9.3.6 Protection and Monitoring

  • Overcurrent Shutdown (OCSD)—The overcurrent shutdown forces the output into Hi-Z. The device asserts the FAULT pin and updates the I2C register.
  • DC Detect—This circuit checks for a dc offset continuously during normal operation at the output of the amplifier. If a dc offset occurs, the device asserts the FAULT pin and updates the I2C register. Note that the dc detection threshold follows PVDD changes.
  • Overtemperature Shutdown (OTSD)—The device shuts down when the die junction temperature reaches the overtemperature threshold. The device asserts the FAULT pin and updates I2C register. Recovery is automatic when the temperature returns to a safe level.
  • Undervoltage (UV)—The undervoltage (UV) protection detects low voltages on PVDD. In the event of an undervoltage condition, the device asserts the FAULT pin and resets the I2C register.

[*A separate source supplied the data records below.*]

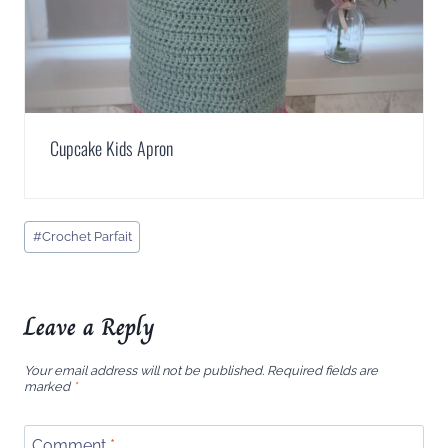
Cupcake Kids Apron
Post
#
Crochet Parfait
Tags:
Leave a Reply
Your email address will not be published.
Required fields are
marked
*
Comment
*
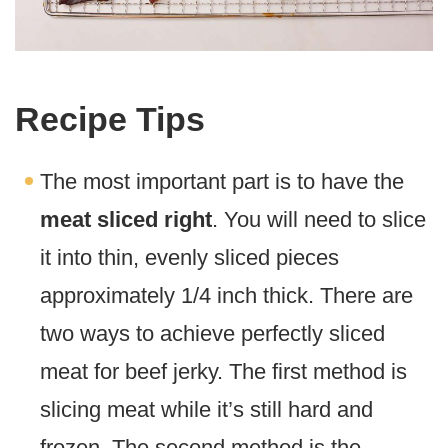
Recipe Tips
The most important part is to have the
meat sliced right
. You will need to slice
it into thin, evenly sliced pieces
approximately 1/4 inch thick. There are
two ways to achieve perfectly sliced
meat for beef jerky. The first method is
slicing meat while it’s still hard and
frozen. The second method is the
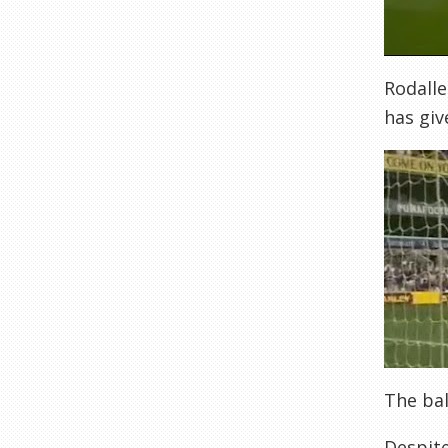
Rodalle
has gi
The bal
Despite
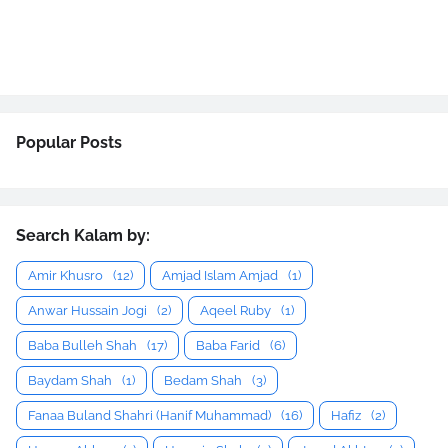
Popular Posts
Search Kalam by:
Amir Khusro
(12)
Amjad Islam Amjad
(1)
Anwar Hussain Jogi
(2)
Aqeel Ruby
(1)
Baba Bulleh Shah
(17)
Baba Farid
(6)
Baydam Shah
(1)
Bedam Shah
(3)
Fanaa Buland Shahri (Hanif Muhammad)
(16)
Hafiz
(2)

  • Power-On Reset (POR)—Power-on reset (POR) occurs when PVDD drops below the POR threshold. A POR event causes the I2C bus to go into a high-impedance state. After recovery from the POR event, the device restarts automatically with default I2C register settings. The I2C is active as long as the device is not in POR.
  • Overvoltage (OV) and Load Dump—OV protection detects high voltages on PVDD. If PVDD reaches the overvoltage threshold, the device asserts the FAULT pin and updates the I2C register. The device can withstand 40-V load-dump voltage spikes.
  • SpeakerGuard™ Protection Circuitry—This protection circuitry limits the output voltage to the value selected in I2C register 0x03. This value determines both the positive and negative limits. One can use this feature to improve battery life or protect the speaker from exceeding its excursion limits.
  • Adjacent-Pin Shorts—The device design is such that shorts between adjacent pins do not cause damage.